Was für ein Jahr!

Demokratie in Bewegung

Heute vor genau einem Jahr, am 25. November 2016, kamen in Berlin erstmals Menschen zusammen, um eine neue Partei zu gründen. Ein Rückblick.

Es ist ein kalter und regnerischer Novemberabend. Wir drängen uns in einen kleinen Raum in Berlin-Mitte, es gibt Suppe und Tee. Etwa zwanzig Menschen sind gekommen., Mehrere kommen aus dem Aktivismus, andere sind Autore/innen, Künstler/innen, fast niemand war vorher Mitglied einer Partei. Die Gespräche drehen sich um die Ereignisse der letzten Monate.
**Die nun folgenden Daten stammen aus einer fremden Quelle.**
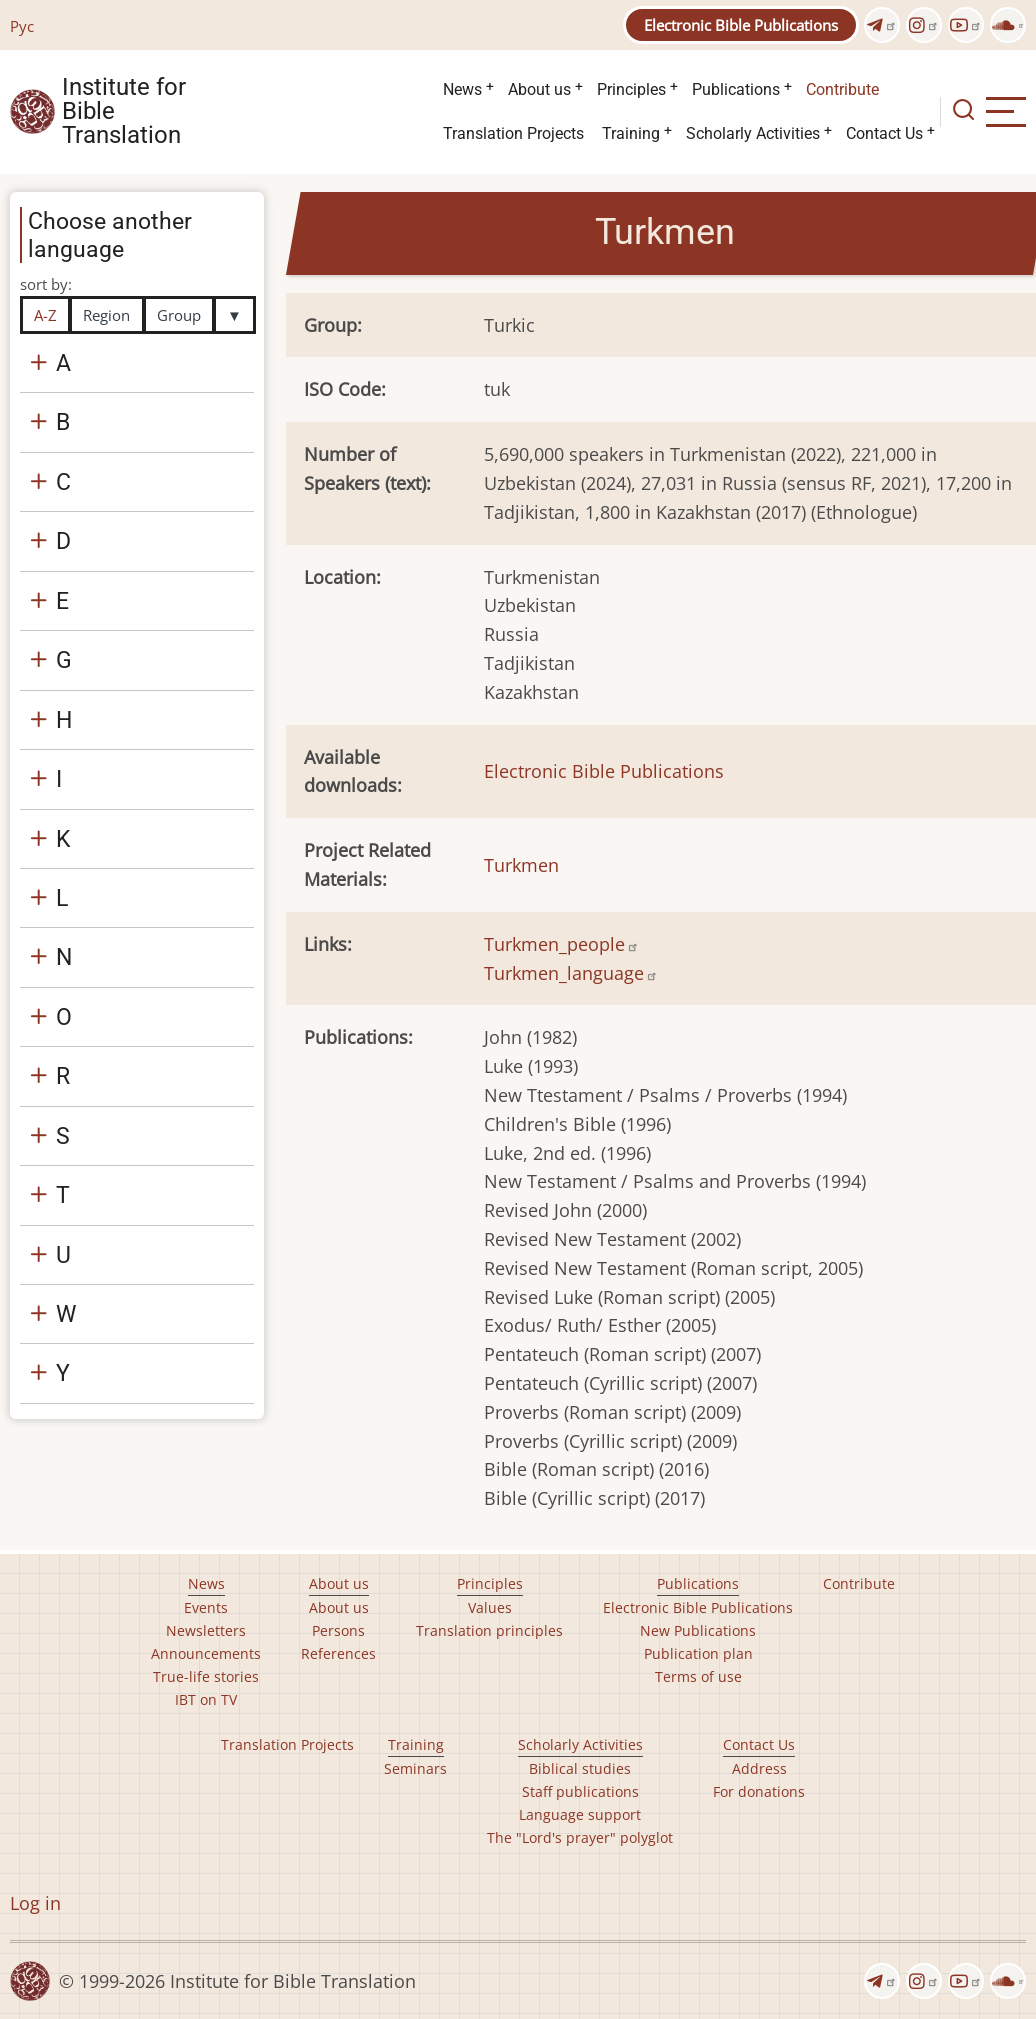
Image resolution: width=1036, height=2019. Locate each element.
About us (539, 89)
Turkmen (521, 865)
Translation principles (489, 1630)
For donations (759, 1791)
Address (759, 1768)
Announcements (206, 1653)
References (338, 1653)
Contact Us (884, 133)
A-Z (45, 315)
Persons (338, 1630)
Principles (631, 89)
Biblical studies (580, 1768)
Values (490, 1607)
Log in (35, 1903)
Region (106, 315)
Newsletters (206, 1630)
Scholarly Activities (753, 133)
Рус (22, 26)
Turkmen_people (561, 944)
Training (631, 133)
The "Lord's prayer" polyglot (580, 1837)
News (462, 89)
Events (206, 1607)
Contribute (842, 89)
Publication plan (698, 1653)
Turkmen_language (571, 973)
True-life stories (206, 1676)
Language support (580, 1814)
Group (179, 315)
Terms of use (698, 1676)
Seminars (415, 1768)
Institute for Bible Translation (124, 112)
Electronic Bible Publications (741, 25)
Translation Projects (513, 133)
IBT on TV (206, 1699)
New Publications (698, 1630)
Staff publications (580, 1791)
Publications (736, 89)
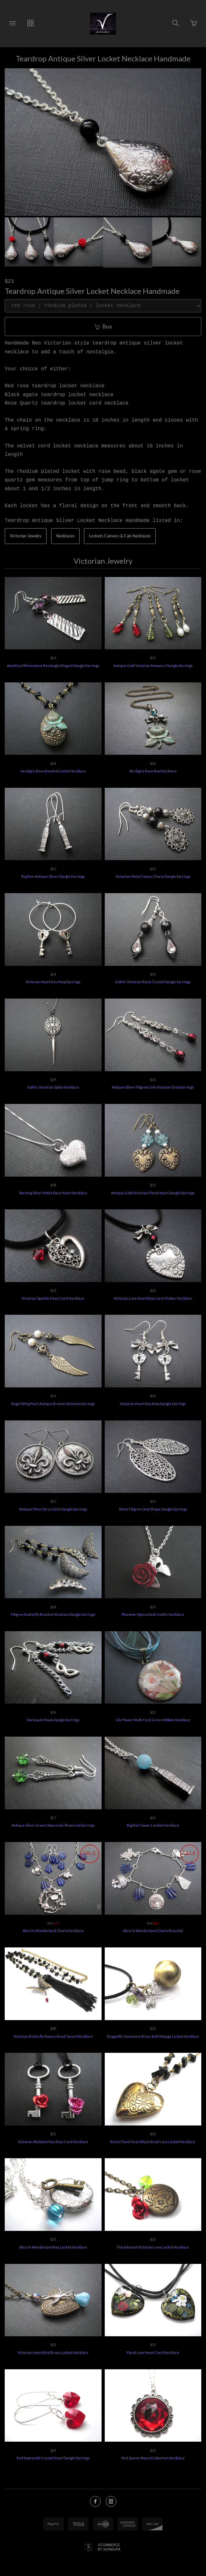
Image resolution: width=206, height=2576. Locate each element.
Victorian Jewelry (26, 535)
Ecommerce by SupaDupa (109, 2547)
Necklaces (65, 535)
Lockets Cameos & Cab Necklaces (120, 535)
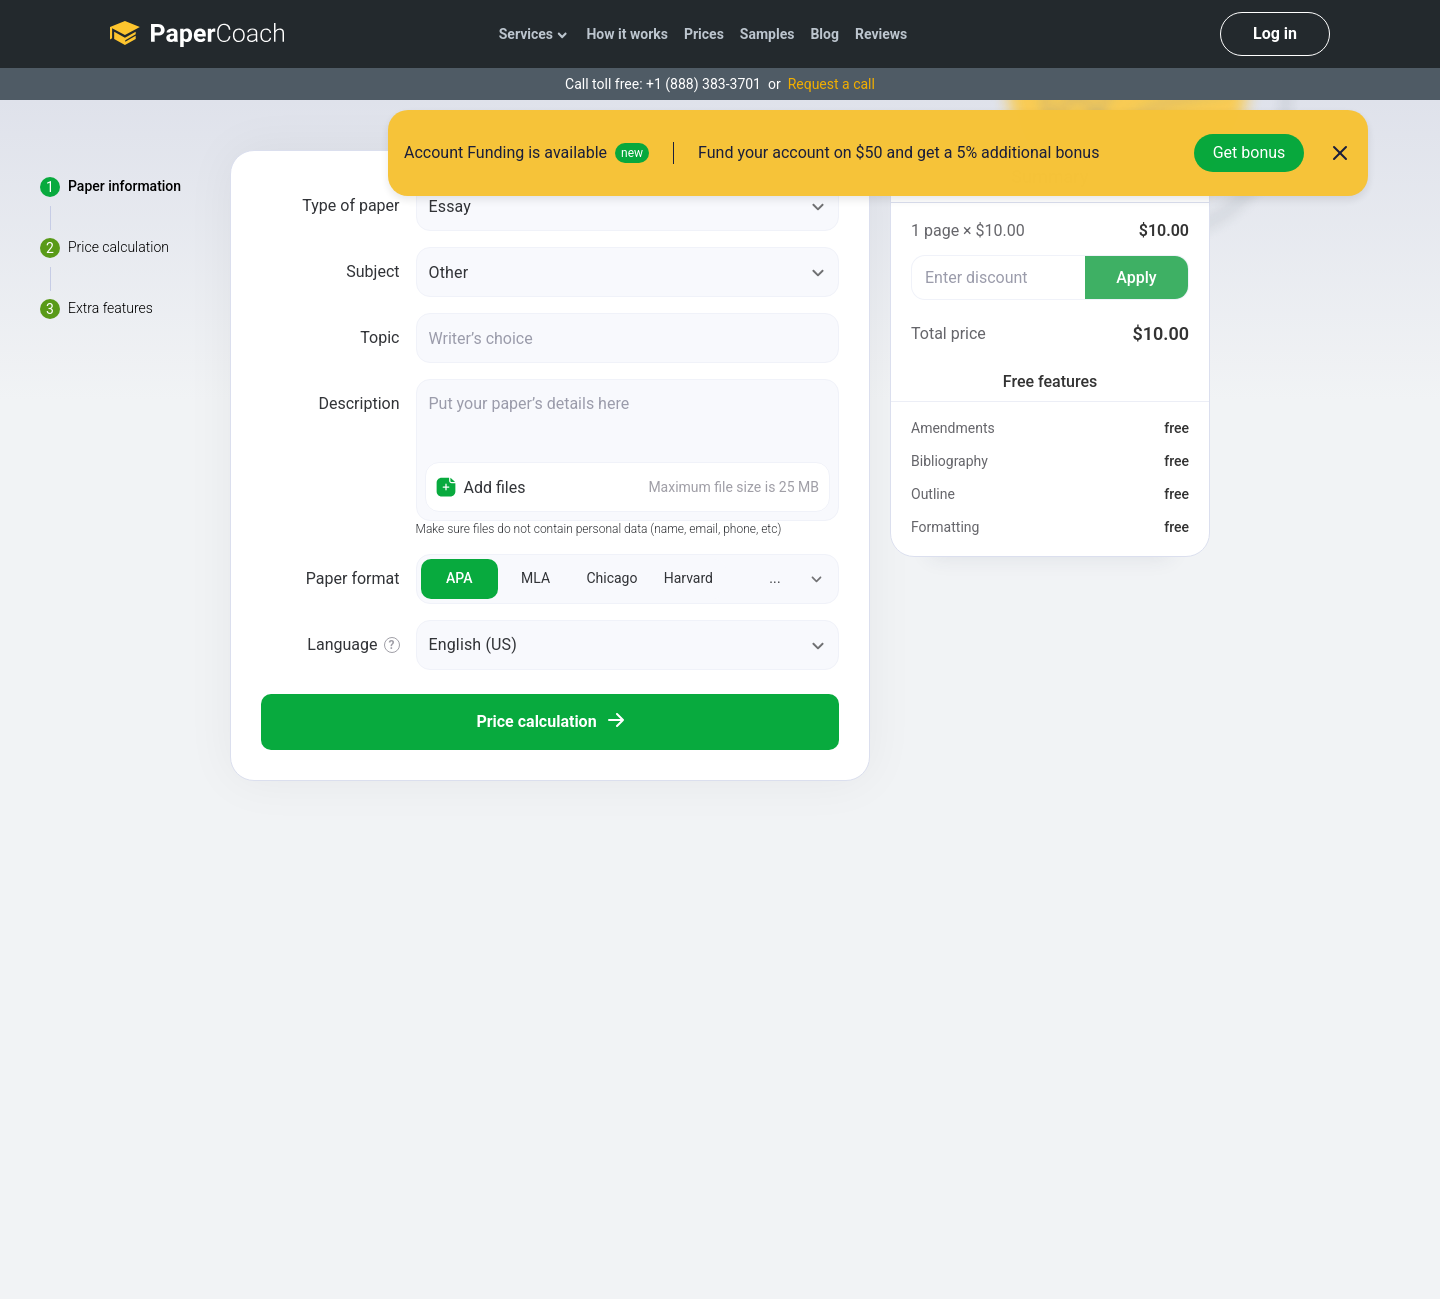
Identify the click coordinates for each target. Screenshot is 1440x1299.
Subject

Die Wahl Donald Trumps einige Tage vorher war trauriger Höhepunkt einer ganzen Serie politischer Ereignisse. In ganz Europa sind Rechtspopulist/innen auf dem Vormarsch, die AfD erreicht in Umfragen zweistellige Werte, der Brexit stellt plötzlich die EU in Frage. Das gefestigten Bild einer liberalen, weltoffenen Demokratie bekommt Risse. In der Runde wird schnell klar, was uns verbindet: der Impuls „wir dürfen nicht länger zugucken, wir müssen jetzt etwas tun!“

Man müsste eine neue Partei gründen, das klingt eher nach Stammtisch als nach sinnvollem politischen Engagement. Aber die Idee schwirrt einigen von uns schon länger durch die Köpfe. Immer wieder hören wir uns sagen: „Ich weiß nicht mehr, wen ich wählen soll.“ Wir wählen aus Taktik statt aus Überzeugung; nicht, um zu gestalten, sondern um schlimmeres zu verhindern. Die bestehenden Parteien erscheinen uns undemokratisch, unglaubwürdig, phantasielos oder in der Vergangenheit gefangen. Niemand traut ihnen mehr eine Erneuerung zu, hin zu einer modernen, echt-demokratischen, wertebasierten Politik.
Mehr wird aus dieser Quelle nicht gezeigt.